Suite à l’arrêt Carter de la Cour Suprême en février 2015 et au jugement de la Cour supérieure du Québec en septembre 2019 -le jugement Truchon-Gladu-, la question de l’élargissement de l’AMM aux personnes vivant un problème de santé mentale a été posée. Toutefois, ce n’est qu’en janvier 2020 que la décision du gouvernement de s’engager dans cette voie a été rendue publique, suscitant une onde de choc.

La question est complexe juridiquement, mais aussi hautement émotive. Comment pourrait-il en être autrement? Nous sommes au cœur de la souffrance (quand est-elle «constante», «insupportable»?); de la chronicité (qu’est-ce qui est «incurable»?), de l’espoir (qu’est-ce qu’un «déclin avancé et irréversible»?) et de ce qui constitue le rétablissement, car tous ne s’entendent pas sur point.

Pour le moment nous en sommes à revendiquer une vraie consultation. Selon nous, cette dernière ne peut pas être réalisée dans le cadre d’une brève rencontre ou d’une simple journée de consultation.

Une consultation générale itinérante, dans toutes les régions du Québec s’impose, avec audition publique, tout en mettant en place divers dispositifs pour réduire les obstacles à la participation.

Après tout, le 27 janvier dernier, suite au Forum sur l’évolution de la Loi sur les soins de fin de vie, la ministre DanielleMcCann promettrait de faire une pause pour écouter la population et «prendre autant de temps que nécessaire pour arriver à un consensus social». Elle a assuré qu’il s’agirait de consultations «élargies, complètes».

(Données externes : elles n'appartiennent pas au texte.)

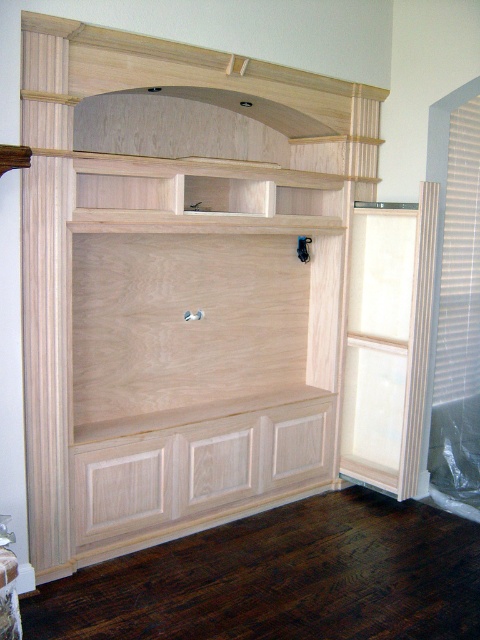 Question: Which object is the closest to the natural wood drawer at lower center?

Choices:
 (A) natural wood shelf at upper center
 (B) natural wood bookshelf at center

Answer: (B)

Question: Estimate the real-world distances between objects in this image. Which object is closer to the natural wood shelf at upper center?

Choices:
 (A) natural wood bookshelf at center
 (B) natural wood drawer at lower center

Answer: (A)

Question: Considering the real-world distances, which object is closest to the natural wood drawer at lower center?

Choices:
 (A) natural wood bookshelf at center
 (B) natural wood shelf at upper center

Answer: (A)

Question: Is natural wood drawer at lower center smaller than natural wood shelf at upper center?

Choices:
 (A) yes
 (B) no

Answer: (B)

Question: Does natural wood bookshelf at center appear on the right side of natural wood shelf at upper center?

Choices:
 (A) no
 (B) yes

Answer: (A)

Question: Does natural wood bookshelf at center have a larger size compared to natural wood drawer at lower center?

Choices:
 (A) yes
 (B) no

Answer: (A) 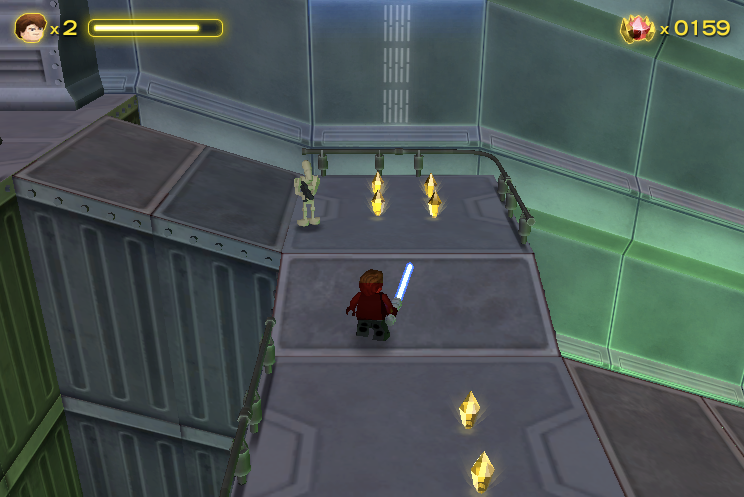 What are the coordinates of `glowing green walls` in the screenshot? It's located at (591, 255), (689, 308).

De l’importance d’une consultation de qualité

Notre Association, qui a 30 ans d’expérience, connait les défis et les conditions et d’une mobilisation réussie. Qu’est-ce que l’AGIDD-SMQ devra faire pour en arriver à une position sur l’AMM en santé mentale?

Voici un exemple récent en guise d’illustration. En 2018-2019, l’AGIDD-SMQ a mené une démarche sur plusieurs mois avec ses groupes membres afin d’en arriver à une position d’assemblée générale sur un thème délicat suscitant émotions, craintes et peurs, soit l’hospitalisation et la médication forcées en psychiatrie. Une trousse d’appropriation des enjeux concernés a été réalisée afin que les groupes membres tiennent un ou des ateliers d’information et consultent leur conseil d’administration respectif. Par la suite, à partir de leur rétroaction, une journée nationale de réflexions et d’échanges a été tenue, puis, enfin, une position a été adoptée en assemblée générale annuelle.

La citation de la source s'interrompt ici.